§ INSTRUCTIONS FOR THE TASK
Taking the listing below, restate word for word each line from the line with "month period will" to the line with "Furthermore, this dedication", ends included, and stop there.

§ DATA SHOWN
**********

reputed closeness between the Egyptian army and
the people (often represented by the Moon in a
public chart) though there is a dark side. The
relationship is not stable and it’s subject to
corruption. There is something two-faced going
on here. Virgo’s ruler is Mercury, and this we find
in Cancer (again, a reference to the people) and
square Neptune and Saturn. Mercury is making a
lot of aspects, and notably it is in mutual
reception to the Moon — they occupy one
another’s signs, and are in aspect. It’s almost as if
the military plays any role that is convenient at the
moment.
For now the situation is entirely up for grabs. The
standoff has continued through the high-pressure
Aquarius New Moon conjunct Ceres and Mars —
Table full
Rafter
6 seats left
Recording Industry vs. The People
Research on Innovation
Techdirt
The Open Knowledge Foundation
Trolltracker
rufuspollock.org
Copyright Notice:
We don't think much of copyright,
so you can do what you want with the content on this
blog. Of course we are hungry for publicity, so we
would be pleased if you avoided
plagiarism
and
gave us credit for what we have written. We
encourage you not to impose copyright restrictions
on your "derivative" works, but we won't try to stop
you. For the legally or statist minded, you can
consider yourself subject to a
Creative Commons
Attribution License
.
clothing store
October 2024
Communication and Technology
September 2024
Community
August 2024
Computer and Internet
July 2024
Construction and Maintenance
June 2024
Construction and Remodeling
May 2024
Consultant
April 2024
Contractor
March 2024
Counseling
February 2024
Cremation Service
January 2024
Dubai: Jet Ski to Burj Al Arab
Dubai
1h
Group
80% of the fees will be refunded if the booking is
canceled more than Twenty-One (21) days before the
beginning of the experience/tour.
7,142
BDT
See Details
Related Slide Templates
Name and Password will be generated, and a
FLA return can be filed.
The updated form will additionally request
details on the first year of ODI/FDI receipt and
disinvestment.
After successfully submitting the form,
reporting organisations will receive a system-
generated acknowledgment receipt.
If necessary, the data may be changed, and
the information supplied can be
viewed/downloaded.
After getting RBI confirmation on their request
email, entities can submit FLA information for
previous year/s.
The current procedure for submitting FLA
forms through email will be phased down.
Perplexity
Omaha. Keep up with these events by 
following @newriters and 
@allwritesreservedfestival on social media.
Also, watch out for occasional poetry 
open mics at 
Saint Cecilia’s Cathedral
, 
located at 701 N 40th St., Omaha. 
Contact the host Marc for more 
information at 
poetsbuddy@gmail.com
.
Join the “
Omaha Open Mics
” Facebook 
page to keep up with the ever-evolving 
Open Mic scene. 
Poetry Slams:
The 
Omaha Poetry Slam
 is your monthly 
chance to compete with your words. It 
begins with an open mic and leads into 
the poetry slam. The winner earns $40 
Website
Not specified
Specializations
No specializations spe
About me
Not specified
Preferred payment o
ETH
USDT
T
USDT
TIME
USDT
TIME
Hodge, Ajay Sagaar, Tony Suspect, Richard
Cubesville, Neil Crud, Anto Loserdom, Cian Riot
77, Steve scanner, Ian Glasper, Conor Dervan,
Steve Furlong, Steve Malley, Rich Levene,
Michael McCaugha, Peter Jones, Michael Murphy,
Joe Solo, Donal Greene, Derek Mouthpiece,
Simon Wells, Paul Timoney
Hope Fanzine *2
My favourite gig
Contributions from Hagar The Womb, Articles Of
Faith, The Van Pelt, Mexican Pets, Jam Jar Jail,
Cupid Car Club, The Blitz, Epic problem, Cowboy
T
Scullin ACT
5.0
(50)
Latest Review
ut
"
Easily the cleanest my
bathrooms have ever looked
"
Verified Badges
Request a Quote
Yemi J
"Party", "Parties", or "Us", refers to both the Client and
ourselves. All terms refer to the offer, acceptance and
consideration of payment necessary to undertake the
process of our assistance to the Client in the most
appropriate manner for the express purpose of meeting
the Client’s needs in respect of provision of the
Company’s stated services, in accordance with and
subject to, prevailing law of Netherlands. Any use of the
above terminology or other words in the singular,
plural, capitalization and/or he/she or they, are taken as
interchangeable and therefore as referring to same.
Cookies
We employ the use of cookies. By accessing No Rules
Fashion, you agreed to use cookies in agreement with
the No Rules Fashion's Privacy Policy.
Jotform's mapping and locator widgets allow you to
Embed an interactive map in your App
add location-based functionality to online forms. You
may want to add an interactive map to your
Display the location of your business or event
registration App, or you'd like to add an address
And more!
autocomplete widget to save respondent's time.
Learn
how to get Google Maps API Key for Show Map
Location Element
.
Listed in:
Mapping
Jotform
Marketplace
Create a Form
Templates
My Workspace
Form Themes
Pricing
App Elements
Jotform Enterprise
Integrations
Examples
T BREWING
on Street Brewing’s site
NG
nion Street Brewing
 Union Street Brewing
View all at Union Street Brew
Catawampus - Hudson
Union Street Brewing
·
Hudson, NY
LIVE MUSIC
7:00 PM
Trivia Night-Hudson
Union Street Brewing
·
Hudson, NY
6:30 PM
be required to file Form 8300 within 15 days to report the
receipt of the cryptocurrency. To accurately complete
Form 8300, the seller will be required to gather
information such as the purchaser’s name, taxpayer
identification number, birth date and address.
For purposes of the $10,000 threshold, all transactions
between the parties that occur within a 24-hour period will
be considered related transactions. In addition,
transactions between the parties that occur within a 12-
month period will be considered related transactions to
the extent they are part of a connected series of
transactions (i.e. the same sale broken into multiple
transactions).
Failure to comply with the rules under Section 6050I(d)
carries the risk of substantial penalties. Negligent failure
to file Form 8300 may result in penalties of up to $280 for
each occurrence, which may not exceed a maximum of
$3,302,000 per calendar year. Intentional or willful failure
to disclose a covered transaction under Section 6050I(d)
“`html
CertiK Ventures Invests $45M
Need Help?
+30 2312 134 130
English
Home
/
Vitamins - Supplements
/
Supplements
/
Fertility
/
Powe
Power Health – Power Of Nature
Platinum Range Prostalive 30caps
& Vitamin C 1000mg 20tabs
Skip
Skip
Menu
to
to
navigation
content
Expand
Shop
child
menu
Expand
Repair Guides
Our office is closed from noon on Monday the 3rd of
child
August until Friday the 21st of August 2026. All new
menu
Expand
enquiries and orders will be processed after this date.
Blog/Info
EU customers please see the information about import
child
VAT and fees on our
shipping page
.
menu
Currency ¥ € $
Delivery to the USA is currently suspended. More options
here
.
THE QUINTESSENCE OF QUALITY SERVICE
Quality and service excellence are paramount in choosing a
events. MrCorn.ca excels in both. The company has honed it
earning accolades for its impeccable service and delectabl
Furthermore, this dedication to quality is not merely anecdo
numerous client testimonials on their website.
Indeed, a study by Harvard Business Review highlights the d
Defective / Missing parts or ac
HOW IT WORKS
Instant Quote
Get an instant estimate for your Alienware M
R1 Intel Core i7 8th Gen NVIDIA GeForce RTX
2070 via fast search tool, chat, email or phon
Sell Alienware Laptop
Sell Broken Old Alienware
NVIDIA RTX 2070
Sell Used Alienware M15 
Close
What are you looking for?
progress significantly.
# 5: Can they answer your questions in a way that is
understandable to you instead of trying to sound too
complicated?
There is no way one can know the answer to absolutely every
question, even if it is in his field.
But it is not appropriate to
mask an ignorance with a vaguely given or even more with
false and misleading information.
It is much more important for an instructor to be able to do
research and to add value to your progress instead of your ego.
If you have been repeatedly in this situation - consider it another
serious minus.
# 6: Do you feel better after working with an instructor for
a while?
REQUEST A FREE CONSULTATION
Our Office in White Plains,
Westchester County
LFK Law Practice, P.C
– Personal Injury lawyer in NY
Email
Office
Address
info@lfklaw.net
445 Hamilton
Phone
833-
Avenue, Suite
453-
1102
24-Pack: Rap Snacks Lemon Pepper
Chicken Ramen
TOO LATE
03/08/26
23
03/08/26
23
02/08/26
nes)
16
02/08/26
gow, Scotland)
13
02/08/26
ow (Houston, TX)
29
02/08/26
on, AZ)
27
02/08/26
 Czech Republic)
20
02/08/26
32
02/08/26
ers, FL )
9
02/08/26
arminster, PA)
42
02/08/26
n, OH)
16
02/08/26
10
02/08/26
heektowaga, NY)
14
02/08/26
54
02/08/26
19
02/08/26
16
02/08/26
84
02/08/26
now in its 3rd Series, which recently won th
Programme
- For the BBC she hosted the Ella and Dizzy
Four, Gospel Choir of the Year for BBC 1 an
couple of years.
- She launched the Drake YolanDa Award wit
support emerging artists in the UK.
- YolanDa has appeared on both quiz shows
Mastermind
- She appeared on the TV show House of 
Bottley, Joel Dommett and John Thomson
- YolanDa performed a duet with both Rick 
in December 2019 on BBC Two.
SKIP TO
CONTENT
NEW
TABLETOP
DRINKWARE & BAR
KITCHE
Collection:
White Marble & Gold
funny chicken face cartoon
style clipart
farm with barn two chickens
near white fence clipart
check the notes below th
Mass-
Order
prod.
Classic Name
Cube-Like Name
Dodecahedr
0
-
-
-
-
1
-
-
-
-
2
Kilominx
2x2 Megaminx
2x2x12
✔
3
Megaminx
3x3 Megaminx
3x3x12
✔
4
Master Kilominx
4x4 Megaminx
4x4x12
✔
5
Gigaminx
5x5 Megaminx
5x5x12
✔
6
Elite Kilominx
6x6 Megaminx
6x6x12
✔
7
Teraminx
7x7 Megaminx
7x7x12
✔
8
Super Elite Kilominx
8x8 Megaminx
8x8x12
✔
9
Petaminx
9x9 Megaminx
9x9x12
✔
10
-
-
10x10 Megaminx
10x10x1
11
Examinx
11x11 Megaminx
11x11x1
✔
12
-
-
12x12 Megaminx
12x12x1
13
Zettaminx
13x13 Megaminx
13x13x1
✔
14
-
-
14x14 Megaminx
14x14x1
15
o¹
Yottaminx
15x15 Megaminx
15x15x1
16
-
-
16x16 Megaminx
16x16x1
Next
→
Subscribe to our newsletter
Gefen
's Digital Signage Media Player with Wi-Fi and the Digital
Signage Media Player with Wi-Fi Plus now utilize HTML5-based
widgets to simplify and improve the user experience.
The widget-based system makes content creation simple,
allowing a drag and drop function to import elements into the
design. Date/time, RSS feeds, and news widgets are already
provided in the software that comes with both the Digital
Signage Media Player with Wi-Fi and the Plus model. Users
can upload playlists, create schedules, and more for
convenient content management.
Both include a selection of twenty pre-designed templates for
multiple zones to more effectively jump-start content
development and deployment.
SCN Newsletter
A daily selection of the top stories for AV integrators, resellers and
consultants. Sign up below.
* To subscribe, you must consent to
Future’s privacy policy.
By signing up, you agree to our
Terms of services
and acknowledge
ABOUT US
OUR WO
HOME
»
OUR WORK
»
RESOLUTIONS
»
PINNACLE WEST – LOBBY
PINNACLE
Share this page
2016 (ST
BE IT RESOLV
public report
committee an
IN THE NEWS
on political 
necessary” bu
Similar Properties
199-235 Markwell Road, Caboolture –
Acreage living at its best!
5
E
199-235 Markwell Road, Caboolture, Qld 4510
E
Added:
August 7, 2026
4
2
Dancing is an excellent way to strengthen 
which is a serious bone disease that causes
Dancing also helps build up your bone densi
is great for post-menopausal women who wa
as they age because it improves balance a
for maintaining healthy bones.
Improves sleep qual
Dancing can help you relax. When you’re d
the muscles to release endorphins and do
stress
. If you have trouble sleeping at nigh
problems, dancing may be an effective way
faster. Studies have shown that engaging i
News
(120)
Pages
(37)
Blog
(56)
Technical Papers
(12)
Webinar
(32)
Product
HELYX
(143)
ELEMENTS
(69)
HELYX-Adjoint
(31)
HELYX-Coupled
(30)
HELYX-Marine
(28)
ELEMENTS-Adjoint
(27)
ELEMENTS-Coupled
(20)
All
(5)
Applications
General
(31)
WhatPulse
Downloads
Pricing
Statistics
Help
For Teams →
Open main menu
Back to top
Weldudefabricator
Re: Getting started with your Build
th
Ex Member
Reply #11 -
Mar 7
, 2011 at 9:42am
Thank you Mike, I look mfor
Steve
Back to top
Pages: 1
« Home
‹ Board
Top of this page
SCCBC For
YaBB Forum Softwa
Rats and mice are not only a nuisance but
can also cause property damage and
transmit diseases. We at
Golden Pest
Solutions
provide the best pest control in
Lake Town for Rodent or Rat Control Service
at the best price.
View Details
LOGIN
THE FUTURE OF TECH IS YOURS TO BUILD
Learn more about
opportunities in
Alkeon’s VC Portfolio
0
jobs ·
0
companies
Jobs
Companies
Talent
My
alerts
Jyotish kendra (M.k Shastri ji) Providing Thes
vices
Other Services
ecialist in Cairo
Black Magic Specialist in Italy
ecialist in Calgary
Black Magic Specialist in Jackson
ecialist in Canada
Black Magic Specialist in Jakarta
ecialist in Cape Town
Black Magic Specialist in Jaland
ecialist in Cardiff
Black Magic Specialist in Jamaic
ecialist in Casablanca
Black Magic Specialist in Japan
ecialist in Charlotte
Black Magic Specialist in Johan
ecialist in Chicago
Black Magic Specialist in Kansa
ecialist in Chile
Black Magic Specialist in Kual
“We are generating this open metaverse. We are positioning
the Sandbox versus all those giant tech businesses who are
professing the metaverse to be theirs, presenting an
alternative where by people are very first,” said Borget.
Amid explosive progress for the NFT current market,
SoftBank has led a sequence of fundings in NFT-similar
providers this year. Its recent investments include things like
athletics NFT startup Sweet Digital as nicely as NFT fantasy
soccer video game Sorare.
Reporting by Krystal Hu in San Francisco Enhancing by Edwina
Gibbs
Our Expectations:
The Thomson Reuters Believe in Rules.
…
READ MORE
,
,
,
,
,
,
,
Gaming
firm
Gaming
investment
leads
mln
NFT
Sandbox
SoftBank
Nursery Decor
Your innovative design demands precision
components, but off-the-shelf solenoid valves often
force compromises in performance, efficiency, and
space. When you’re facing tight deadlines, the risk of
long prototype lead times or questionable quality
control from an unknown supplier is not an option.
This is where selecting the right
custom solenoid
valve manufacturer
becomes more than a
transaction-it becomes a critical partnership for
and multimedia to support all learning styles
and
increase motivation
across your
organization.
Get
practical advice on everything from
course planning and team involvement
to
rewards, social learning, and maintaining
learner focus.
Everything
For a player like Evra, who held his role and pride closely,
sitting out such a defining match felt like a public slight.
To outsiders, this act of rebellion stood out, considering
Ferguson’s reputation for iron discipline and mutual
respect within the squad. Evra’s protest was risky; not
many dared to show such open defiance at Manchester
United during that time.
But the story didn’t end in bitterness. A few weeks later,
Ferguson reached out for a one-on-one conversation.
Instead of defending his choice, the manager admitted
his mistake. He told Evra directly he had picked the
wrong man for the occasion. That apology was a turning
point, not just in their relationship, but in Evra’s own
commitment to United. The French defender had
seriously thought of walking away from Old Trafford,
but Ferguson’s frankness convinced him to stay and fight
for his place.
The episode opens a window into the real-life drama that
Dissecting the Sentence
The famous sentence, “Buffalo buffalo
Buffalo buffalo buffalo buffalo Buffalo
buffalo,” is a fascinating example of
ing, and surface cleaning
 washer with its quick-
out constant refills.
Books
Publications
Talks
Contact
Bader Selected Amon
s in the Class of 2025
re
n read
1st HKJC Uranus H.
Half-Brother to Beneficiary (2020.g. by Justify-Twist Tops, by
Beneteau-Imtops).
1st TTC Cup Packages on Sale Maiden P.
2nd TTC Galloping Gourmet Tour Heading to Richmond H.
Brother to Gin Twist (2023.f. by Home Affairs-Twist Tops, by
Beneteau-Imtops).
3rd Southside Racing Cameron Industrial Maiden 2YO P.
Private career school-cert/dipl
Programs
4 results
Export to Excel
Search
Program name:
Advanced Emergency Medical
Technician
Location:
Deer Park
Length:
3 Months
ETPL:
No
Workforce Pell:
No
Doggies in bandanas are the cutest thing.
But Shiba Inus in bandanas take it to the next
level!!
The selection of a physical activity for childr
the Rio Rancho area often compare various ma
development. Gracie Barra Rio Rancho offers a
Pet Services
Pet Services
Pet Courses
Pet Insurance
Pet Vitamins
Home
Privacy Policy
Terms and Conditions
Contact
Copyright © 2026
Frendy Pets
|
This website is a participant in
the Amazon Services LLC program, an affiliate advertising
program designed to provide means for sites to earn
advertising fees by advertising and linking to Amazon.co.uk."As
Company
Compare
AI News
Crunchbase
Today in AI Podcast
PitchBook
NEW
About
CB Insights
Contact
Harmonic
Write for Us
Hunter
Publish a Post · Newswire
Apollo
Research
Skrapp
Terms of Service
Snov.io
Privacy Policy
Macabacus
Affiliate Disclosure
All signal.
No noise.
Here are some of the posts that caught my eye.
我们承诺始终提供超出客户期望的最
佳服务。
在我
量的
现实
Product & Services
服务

**********

§ WRITTEN REPLY
month period will be considered related transactions to
the extent they are part of a connected series of
transactions (i.e. the same sale broken into multiple
transactions).
Failure to comply with the rules under Section 6050I(d)
carries the risk of substantial penalties. Negligent failure
to file Form 8300 may result in penalties of up to $280 for
each occurrence, which may not exceed a maximum of
$3,302,000 per calendar year. Intentional or willful failure
to disclose a covered transaction under Section 6050I(d)
“`html
CertiK Ventures Invests $45M
Need Help?
+30 2312 134 130
English
Home
/
Vitamins - Supplements
/
Supplements
/
Fertility
/
Powe
Power Health – Power Of Nature
Platinum Range Prostalive 30caps
& Vitamin C 1000mg 20tabs
Skip
Skip
Menu
to
to
navigation
content
Expand
Shop
child
menu
Expand
Repair Guides
Our office is closed from noon on Monday the 3rd of
child
August until Friday the 21st of August 2026. All new
menu
Expand
enquiries and orders will be processed after this date.
Blog/Info
EU customers please see the information about import
child
VAT and fees on our
shipping page
.
menu
Currency ¥ € $
Delivery to the USA is currently suspended. More options
here
.
THE QUINTESSENCE OF QUALITY SERVICE
Quality and service excellence are paramount in choosing a
events. MrCorn.ca excels in both. The company has honed it
earning accolades for its impeccable service and delectabl
Furthermore, this dedication to quality is not merely anecdo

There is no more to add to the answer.